TASK DESCRIPTION: Look at every line below and count those containing "Показать". Answer with the number only.

Extracted page text data:
::::::::
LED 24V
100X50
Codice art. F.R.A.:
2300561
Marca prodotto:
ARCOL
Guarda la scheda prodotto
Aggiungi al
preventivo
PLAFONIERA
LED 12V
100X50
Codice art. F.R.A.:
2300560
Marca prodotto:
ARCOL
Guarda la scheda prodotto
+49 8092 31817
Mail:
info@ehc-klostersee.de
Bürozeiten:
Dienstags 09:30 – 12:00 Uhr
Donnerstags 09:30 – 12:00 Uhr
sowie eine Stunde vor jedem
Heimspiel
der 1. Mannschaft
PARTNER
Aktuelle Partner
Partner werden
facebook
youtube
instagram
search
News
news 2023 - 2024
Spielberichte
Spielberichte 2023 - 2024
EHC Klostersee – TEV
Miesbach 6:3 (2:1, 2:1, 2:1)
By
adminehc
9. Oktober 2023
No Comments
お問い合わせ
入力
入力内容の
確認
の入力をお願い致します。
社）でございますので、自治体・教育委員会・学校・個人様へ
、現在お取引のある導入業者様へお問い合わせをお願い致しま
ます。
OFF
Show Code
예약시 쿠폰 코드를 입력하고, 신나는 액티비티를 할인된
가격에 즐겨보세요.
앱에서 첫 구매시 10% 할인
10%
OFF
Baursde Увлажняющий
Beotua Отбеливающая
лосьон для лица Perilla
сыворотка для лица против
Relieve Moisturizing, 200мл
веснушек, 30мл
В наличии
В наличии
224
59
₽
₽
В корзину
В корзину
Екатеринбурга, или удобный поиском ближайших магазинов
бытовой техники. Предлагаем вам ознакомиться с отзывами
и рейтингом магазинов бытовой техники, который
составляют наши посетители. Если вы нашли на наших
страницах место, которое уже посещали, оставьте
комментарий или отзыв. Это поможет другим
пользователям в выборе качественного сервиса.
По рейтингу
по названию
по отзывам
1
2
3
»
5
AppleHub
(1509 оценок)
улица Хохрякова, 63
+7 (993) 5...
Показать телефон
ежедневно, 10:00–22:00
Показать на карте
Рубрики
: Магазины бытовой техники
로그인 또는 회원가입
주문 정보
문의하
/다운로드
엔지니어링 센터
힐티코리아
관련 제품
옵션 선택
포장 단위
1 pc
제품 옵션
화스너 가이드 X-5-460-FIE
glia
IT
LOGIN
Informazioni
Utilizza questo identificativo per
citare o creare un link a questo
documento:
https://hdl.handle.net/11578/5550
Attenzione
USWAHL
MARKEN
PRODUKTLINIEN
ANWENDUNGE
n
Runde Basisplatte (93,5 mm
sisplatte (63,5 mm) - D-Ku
::::::::
SOLVED EXERCISE: 2